Le Tribunal fédéral a examiné l'application de l'art. 207 al. 1 CC dans le cadre de la liquidation du régime matrimonial de la participation aux acquêts. Il a rappelé que les acquêts et les biens propres de chaque époux doivent être disjoints à la date de la dissolution du régime, soit au jour de la demande en divorce selon l'art. 204 al. 1 CC. Le Tribunal a souligné que la charge de la preuve incombe à celui qui allègue qu'un bien appartient à l'un ou l'autre des époux (art. 200 al. 1 CC). Dans le cas d'espèce, la Cour de justice de Genève avait retenu que le recourant était propriétaire de la moitié d'un véhicule Opel, en se fondant sur des relevés bancaires indiquant que le compte commun utilisé pour rembourser l'emprunt d'achat était alimenté par les deux époux. Cependant, le Tribunal fédéral a jugé que cette conclusion était arbitraire, car le recourant avait expressément contesté être propriétaire du véhicule et que les faits allégués par l'intimée n'avaient pas été prouvés. L'application de l'art. 126 al. 3 LPC/GE, qui assimile le silence à un aveu, a été considérée comme insoutenable et arbitraire dans son résultat, conduisant à l'annulation de l'arrêt cantonal.
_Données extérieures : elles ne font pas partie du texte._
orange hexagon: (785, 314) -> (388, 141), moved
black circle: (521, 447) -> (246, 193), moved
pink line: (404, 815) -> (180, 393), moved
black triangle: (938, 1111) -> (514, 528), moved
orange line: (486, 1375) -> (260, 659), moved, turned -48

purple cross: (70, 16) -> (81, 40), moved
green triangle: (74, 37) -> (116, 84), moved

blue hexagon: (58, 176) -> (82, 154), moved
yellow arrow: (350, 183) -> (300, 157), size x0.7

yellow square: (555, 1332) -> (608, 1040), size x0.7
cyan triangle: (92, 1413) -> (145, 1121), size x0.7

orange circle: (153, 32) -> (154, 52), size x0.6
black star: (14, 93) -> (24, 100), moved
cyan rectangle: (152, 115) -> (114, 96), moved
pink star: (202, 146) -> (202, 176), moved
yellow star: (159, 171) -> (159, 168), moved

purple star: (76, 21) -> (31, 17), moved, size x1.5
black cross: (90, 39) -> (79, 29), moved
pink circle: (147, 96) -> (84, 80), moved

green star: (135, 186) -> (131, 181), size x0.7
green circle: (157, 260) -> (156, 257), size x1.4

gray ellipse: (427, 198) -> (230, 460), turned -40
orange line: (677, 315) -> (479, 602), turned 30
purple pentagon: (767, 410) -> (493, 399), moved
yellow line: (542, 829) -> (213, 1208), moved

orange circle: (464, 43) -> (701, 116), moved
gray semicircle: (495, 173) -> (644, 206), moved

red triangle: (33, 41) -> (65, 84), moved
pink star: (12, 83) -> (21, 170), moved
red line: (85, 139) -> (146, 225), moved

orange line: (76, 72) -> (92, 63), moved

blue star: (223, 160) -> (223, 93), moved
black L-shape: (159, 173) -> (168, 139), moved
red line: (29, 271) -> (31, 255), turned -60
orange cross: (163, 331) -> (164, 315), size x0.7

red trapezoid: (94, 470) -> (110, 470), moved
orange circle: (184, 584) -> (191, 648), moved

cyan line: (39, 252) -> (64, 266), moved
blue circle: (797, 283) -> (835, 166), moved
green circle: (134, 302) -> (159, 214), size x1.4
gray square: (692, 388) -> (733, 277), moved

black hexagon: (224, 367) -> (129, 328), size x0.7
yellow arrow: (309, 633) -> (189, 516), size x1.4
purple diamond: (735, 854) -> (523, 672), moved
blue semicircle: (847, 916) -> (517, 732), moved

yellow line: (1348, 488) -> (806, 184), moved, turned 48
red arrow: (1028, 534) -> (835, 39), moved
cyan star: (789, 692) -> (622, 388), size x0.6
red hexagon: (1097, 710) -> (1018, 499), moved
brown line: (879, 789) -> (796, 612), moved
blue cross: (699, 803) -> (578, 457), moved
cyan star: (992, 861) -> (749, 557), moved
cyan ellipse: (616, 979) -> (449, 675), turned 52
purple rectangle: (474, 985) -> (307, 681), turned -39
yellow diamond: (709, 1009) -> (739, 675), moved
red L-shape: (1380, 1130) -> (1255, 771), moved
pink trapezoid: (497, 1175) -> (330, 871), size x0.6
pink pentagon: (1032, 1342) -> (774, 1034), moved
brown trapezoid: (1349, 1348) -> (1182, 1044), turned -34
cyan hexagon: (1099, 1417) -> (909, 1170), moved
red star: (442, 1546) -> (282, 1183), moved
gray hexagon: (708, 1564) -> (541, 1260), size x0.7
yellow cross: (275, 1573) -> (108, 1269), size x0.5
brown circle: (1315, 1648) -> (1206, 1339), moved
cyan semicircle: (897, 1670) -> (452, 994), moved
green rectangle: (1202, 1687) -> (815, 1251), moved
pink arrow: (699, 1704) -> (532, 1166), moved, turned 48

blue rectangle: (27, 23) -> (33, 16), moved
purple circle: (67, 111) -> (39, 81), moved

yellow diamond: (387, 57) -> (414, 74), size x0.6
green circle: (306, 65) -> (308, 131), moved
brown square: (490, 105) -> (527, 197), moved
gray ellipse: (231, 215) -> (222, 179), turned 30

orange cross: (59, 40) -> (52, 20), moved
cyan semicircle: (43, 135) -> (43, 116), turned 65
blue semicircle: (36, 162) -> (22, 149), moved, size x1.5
Le Tribunal fédéral a examiné la recevabilité du recours en réforme concernant l'attribution de l'autorité parentale, la contribution à l'entretien et la liquidation du régime matrimonial. Concernant l'autorité parentale, les juges cantonaux ont retenu que l'enfant était bien intégrée dans son environnement actuel, soutenue par sa grand-mère et que la mère, jugée fragile physiquement et psychiquement, ne présentait pas les conditions optimales pour sa garde, conformément aux expertises pédopsychiatres et à l'avis du curateur. Pour la contribution à l'entretien, la cour cantonale a constaté que le demandeur avait des revenus couvrant à peine son minimum vital, excluant ainsi une obligation de contribution envers son ex-épouse. Enfin, concernant la liquidation du régime matrimonial, le Tribunal a confirmé que la valeur capitalisée de la rente du demandeur, relevant de ses biens propres selon l'art. 207 al. 2 CC, excédait les biens restants, invalidant ainsi la prétention de la défenderesse. Le recours a été rejeté, confirmant l'arrêt cantonal.
Le Tribunal fédéral a examiné l'application de l'art. 207 al. 2 CC dans le cadre de la liquidation du régime matrimonial. La cour cantonale avait retenu que la valeur capitalisée de la rente qui aurait dû revenir au demandeur à la dissolution du régime matrimonial, devant être comptée parmi ses biens propres selon l'art. 207 al. 2 CC, était nettement supérieure au solde des biens restant à sa disposition au moment de la litispendance (368'000 fr.). Par conséquent, la défenderesse ne pouvait prétendre à aucun droit sur le capital restant de son époux provenant des sommes versées par Zurich Assurances. Le Tribunal fédéral a confirmé cette analyse, rejetant les griefs de la recourante concernant la valorisation de la maison et le calcul de la rente capitalisée, faute de démonstration précise d'une violation arbitraire des preuves ou de la loi.